[DATA FOR PROCESSING]:
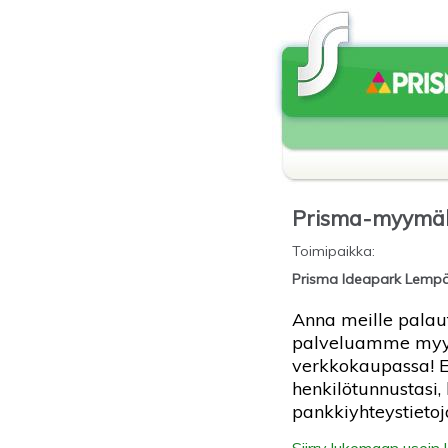
Prisma-myymä
Toimipaikka
:
Prisma Ideapark Lemp
Anna meille palaut
palveluamme myy
verkkokaupassa! E
henkilötunnustasi,
pankkiyhteystietoja
Siirry lukemaan usein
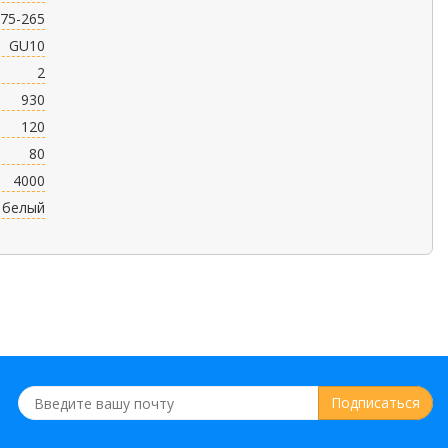
75-265
GU10
2
930
120
80
4000
белый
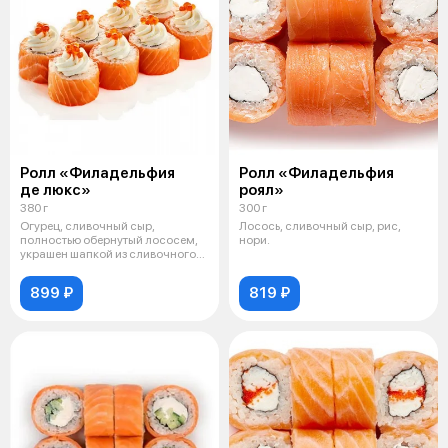
Ролл «Филадельфия
Ролл «Филадельфия
де люкс»
роял»
380 г
300 г
Огурец, сливочный сыр,
Лосось, сливочный сыр, рис,
полностью обернутый лососем,
нори.
украшен шапкой из сливочного
сыра и кр
899 ₽
819 ₽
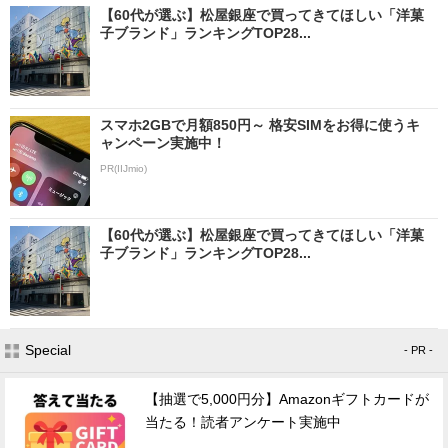
【60代が選ぶ】松屋銀座で買ってきてほしい「洋菓
子ブランド」ランキングTOP28...
スマホ2GBで月額850円～ 格安SIMをお得に使うキ
ャンペーン実施中！
PR(IIJmio)
【60代が選ぶ】松屋銀座で買ってきてほしい「洋菓
子ブランド」ランキングTOP28...
Special
- PR -
【抽選で5,000円分】Amazonギフトカードが
当たる！読者アンケート実施中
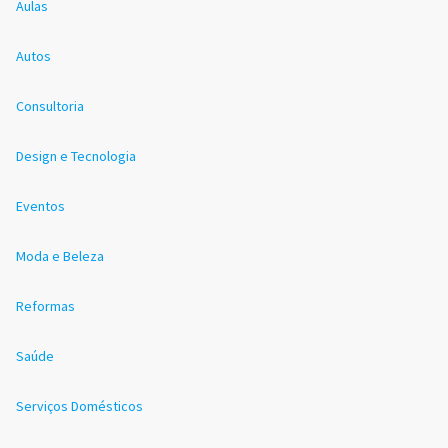
Aulas
Autos
Consultoria
Design e Tecnologia
Eventos
Moda e Beleza
Reformas
Saúde
Serviços Domésticos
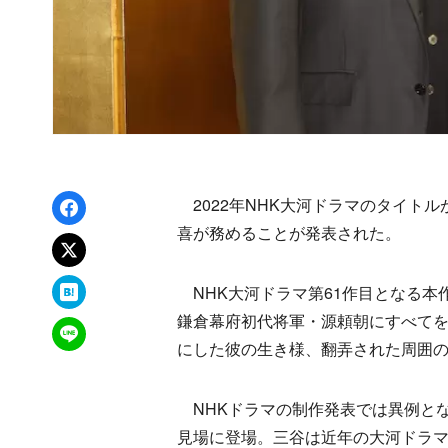
Facebookでシェア
2022年NHK大河ドラマのタイト
喜が務めることが発表された。
xでポスト
はてなブックマーク
NHK大河ドラマ第61作目となる本
鎌倉幕府初代将軍・源頼朝にすべて
LINEで送る
にした彼の生き様、翻弄された周囲
NHKドラマの制作発表では異例と
見場に登場。三谷は近年の大河ドラ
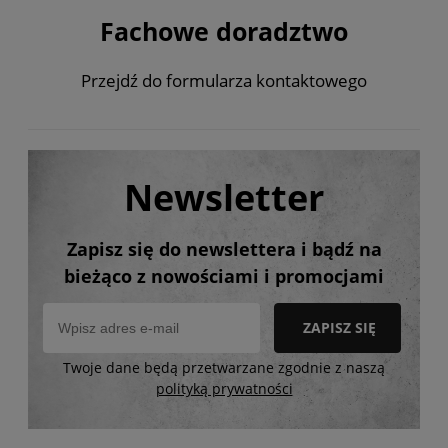
Fachowe doradztwo
Przejdź do formularza kontaktowego
Newsletter
Zapisz się do newslettera i bądź na
bieżąco z nowościami i promocjami
ZAPISZ SIĘ
Twoje dane będą przetwarzane zgodnie z naszą
polityką prywatności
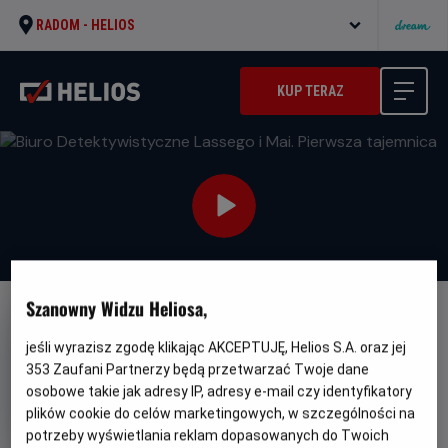
RADOM -
HELIOS
KUP TERAZ
Szanowny Widzu Heliosa,
DUBBING
jeśli wyrazisz zgodę klikając AKCEPTUJĘ, Helios S.A. oraz jej
Biuro Detektywistyczne
353
Zaufani Partnerzy będą przetwarzać Twoje dane
Lassego i Mai. Pierwsza
osobowe takie jak adresy IP, adresy e-mail czy identyfikatory
tajemnica
plików cookie do celów marketingowych, w szczególności na
potrzeby wyświetlania reklam dopasowanych do Twoich
Gatunek
Minimalny
Familijny
Od 6 lat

[WHAT YOU WILL DO]: Repeat exactly, and only, the entries from the line with "Facebookでシェア" through the line with "plików cookie do". Pictures are skipped.

[EXERCISE ANSWER]:
Facebookでシェア
2022年NHK大河ドラマのタイト
喜が務めることが発表された。
xでポスト
はてなブックマーク
NHK大河ドラマ第61作目となる本
鎌倉幕府初代将軍・源頼朝にすべて
LINEで送る
にした彼の生き様、翻弄された周囲
NHKドラマの制作発表では異例と
見場に登場。三谷は近年の大河ドラ
Fachowe doradztwo
Przejdź do formularza kontaktowego
Newsletter
Zapisz się do newslettera i bądź na
bieżąco z nowościami i promocjami
ZAPISZ SIĘ
Twoje dane będą przetwarzane zgodnie z naszą
polityką prywatności
RADOM -
HELIOS
KUP TERAZ
Szanowny Widzu Heliosa,
DUBBING
jeśli wyrazisz zgodę klikając AKCEPTUJĘ, Helios S.A. oraz jej
Biuro Detektywistyczne
353
Zaufani Partnerzy będą przetwarzać Twoje dane
Lassego i Mai. Pierwsza
osobowe takie jak adresy IP, adresy e-mail czy identyfikatory
tajemnica
plików cookie do celów marketingowych, w szczególności na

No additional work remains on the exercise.